🏃‍♂️
MotionGrounder:
Grounded Multi-Object Motion
Transfer via Diffusion Transformer

VICLab, KAIST, South Korea    Adobe Research, California    CMLab, Chung-Ang University, South Korea   
Co-Corresponding Authors

MotionGrounder is a Diffusion Transformer-based framework that transfers motion from reference videos to newly synthesized videos with explicit object grounding, enabling object-consistent motion transfer with structural and appearance changes in a training-free, zero-shot manner.

Abstract

Motion transfer enables controllable video generation by transferring temporal dynamics from a reference video to synthesize a new video conditioned on a target caption. However, existing Diffusion Transformer (DiT)–based methods are limited to single-object videos, restricting fine-grained control in real-world scenes with multiple objects. In this work, we introduce MotionGrounder, a DiT-based framework that firstly handles motion transfer with multi-object controllability.

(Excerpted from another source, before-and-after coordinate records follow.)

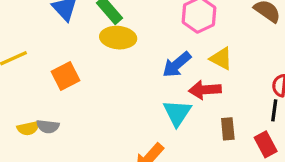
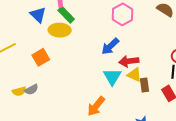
yellow ellipse: (118, 38) -> (60, 30), moved
yellow triangle: (221, 59) -> (134, 75), moved
gray semicircle: (48, 126) -> (31, 90), turned -32

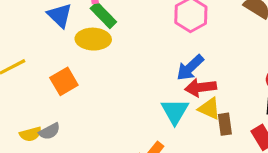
blue arrow: (110, 46) -> (190, 68), moved

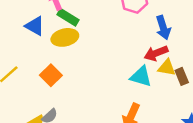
blue arrow: (190, 68) -> (163, 28), moved, turned -50
cyan triangle: (175, 111) -> (141, 76), turned -30

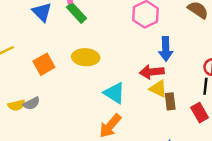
yellow ellipse: (65, 37) -> (86, 57), moved
cyan triangle: (141, 76) -> (114, 93), moved

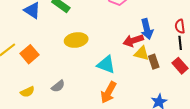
blue arrow: (166, 49) -> (147, 29), moved
orange square: (44, 64) -> (30, 54), moved
gray semicircle: (32, 103) -> (58, 86), moved

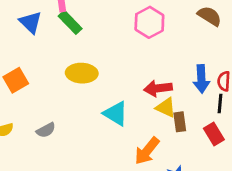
blue arrow: (147, 29) -> (201, 79), moved
orange arrow: (108, 92) -> (147, 151), moved

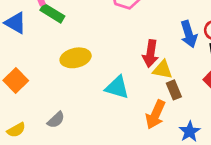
red arrow: (158, 88) -> (151, 54), turned -60
brown rectangle: (180, 122) -> (174, 90), moved

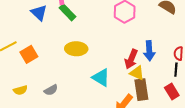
blue arrow: (189, 34) -> (149, 51), moved
brown rectangle: (174, 90) -> (141, 90), size x1.5

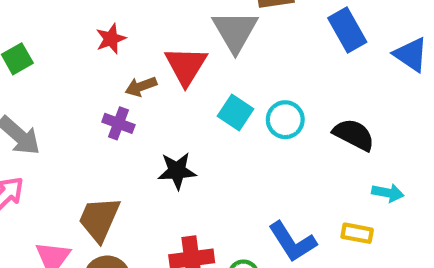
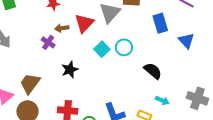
cyan circle: (285, 120) -> (124, 47), moved
black star: (177, 171) -> (70, 70), turned -30

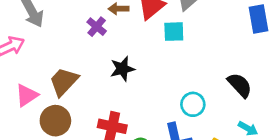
cyan circle: (124, 47) -> (193, 104), moved
cyan square: (102, 49) -> (174, 32), moved, turned 35

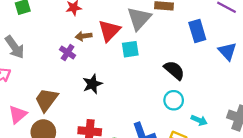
black semicircle: (240, 85) -> (174, 70), moved
cyan circle: (193, 104) -> (174, 100), moved

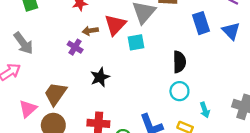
blue triangle: (227, 51) -> (231, 31), moved
black semicircle: (174, 70) -> (179, 62), turned 50
cyan arrow: (199, 120) -> (205, 110), turned 49

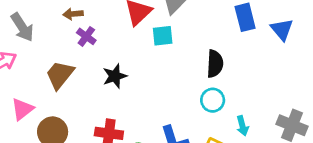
brown arrow: (90, 31) -> (73, 14), moved
brown trapezoid: (55, 94) -> (60, 75), moved

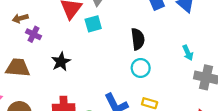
brown trapezoid: (60, 75) -> (18, 68), turned 65
cyan arrow: (242, 126) -> (188, 53), moved

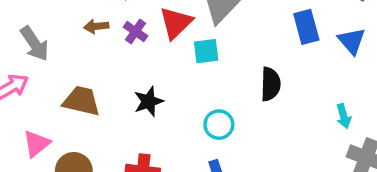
purple cross: (33, 34) -> (135, 31), moved
cyan circle: (141, 68) -> (219, 125), moved

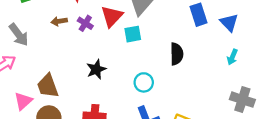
brown trapezoid: (81, 101) -> (48, 86), moved, turned -120
cyan arrow: (344, 116) -> (232, 57), moved, turned 42

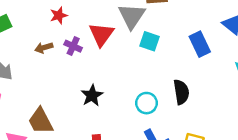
blue rectangle: (199, 15) -> (200, 44), moved
cyan square: (133, 34) -> (150, 41), moved, turned 36
black semicircle: (177, 54) -> (181, 92), moved

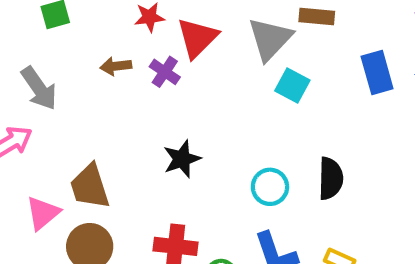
red triangle: (101, 34) -> (197, 38), moved
blue rectangle: (200, 44) -> (377, 72), moved

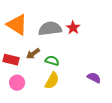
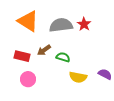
yellow semicircle: (52, 81) -> (78, 77), moved, turned 72

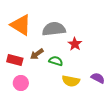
red star: (84, 24) -> (75, 44), moved

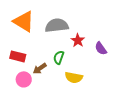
brown arrow: (37, 54) -> (40, 68), moved
green semicircle: (56, 61) -> (59, 57), turned -88
purple semicircle: (98, 78) -> (101, 48), moved, turned -152

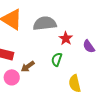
green semicircle: (59, 57) -> (57, 59), moved
yellow semicircle: (74, 77) -> (75, 83), moved, turned 66

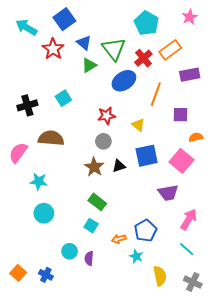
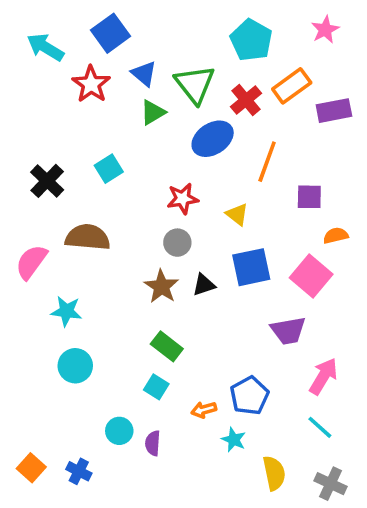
purple rectangle: (190, 75) -> (334, 111), moved
black cross: (27, 105) -> (47, 181), turned -30

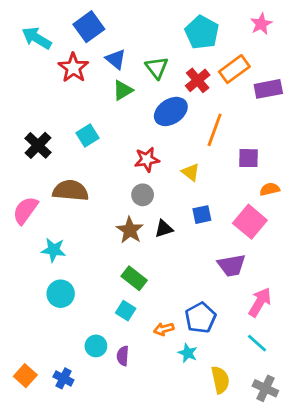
green triangle: (195, 84) -> (157, 68), size x0.7
blue square: (251, 267) -> (202, 215), size x0.6

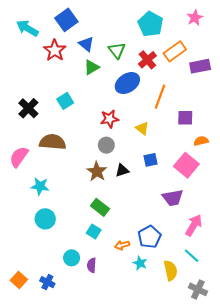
yellow semicircle: (220, 380) -> (171, 270), moved

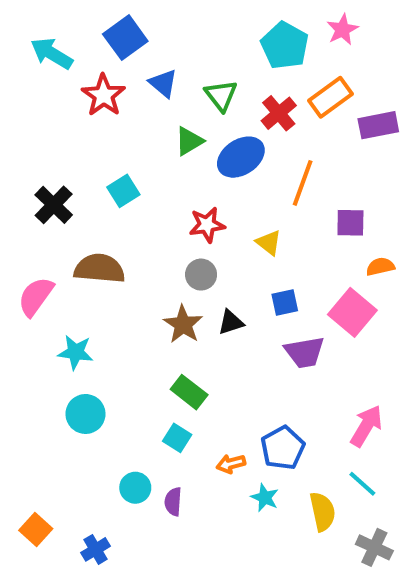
pink star: (195, 18) -> (342, 30), moved
green triangle: (92, 67) -> (189, 141), moved
purple trapezoid: (173, 198) -> (305, 352), moved
blue cross: (47, 282) -> (95, 549), moved, turned 32

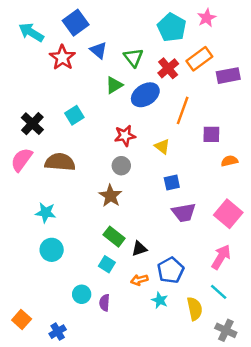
pink semicircle: (36, 296) -> (22, 160), moved
pink square: (352, 312) -> (228, 214), moved
black triangle: (231, 322) -> (139, 249), moved

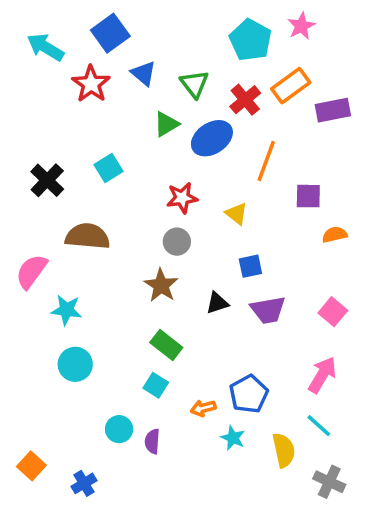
pink semicircle: (22, 160) -> (31, 271), moved
pink square: (228, 214) -> (333, 312), size x0.7
black triangle: (139, 249) -> (217, 303), moved

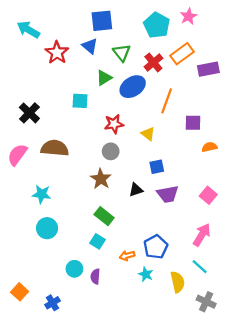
blue square: (110, 33) -> (102, 21), moved, turned 30
cyan square: (109, 168) -> (80, 101), moved, turned 35
pink semicircle: (31, 271) -> (17, 155), moved

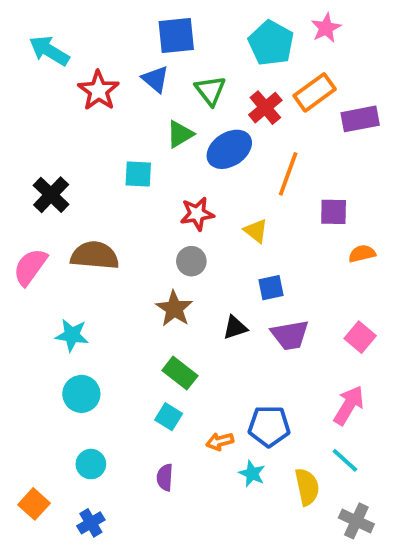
blue pentagon: (156, 247) -> (269, 426), turned 30
cyan circle: (74, 269) -> (91, 464), moved

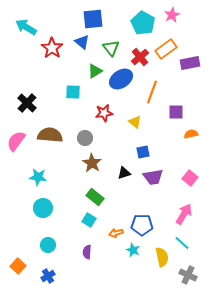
gray circle: (191, 261) -> (85, 138), moved

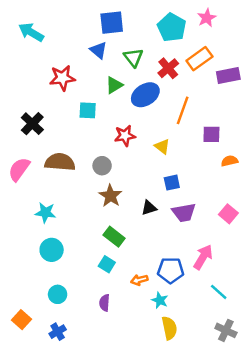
red star: (52, 48) -> (62, 78), moved, turned 30
pink arrow: (184, 214) -> (203, 257), moved
yellow semicircle: (162, 257) -> (169, 328), moved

Our Flow-based Motion Signal (FMS) in MotionGrounder provides a stable motion prior for target video generation, while our Object-Caption Alignment Loss (OCAL) grounds object captions to their corresponding spatial regions. We further propose a new Object Grounding Score (OGS), which jointly evaluates (i) spatial alignment between source video objects and their generated counterparts and (ii) semantic consistency between each generated object and its target caption. Our experiments show that MotionGrounder consistently outperforms recent baselines across quantitative, qualitative, and human evaluations.

Motivation

Existing motion transfer methods struggle with multi-object dynamics, often relying on costly inversion processes or lacking explicit grounding between objects and their corresponding target captions. While recent DiT-based approaches offer zero-shot capabilities, current patch trajectory-based methods (PTBM) extract noisy motion signals that hinder precise control over complex scenes. To address these gaps, MotionGrounder introduces a unified, inversion-free framework that enables stable motion transfer and grounded multi-object control across distinct spatial regions.

Motivation

Method

Overall Framework

MotionGrounder transfers motion dynamics from a source video to a target video while grounding each object caption to its designated spatial region. By estimating optical flow, we construct a Flow-based Motion Signal (FMS) that serves as a representation of the source video's motion dynamics. During denoising, the FMS aligns the motion of the target video with the source. Simultaneously, our Object-Caption Alignment Loss (OCAL) ensures that individual object captions are grounded within their designated spatial regions across the entire video duration.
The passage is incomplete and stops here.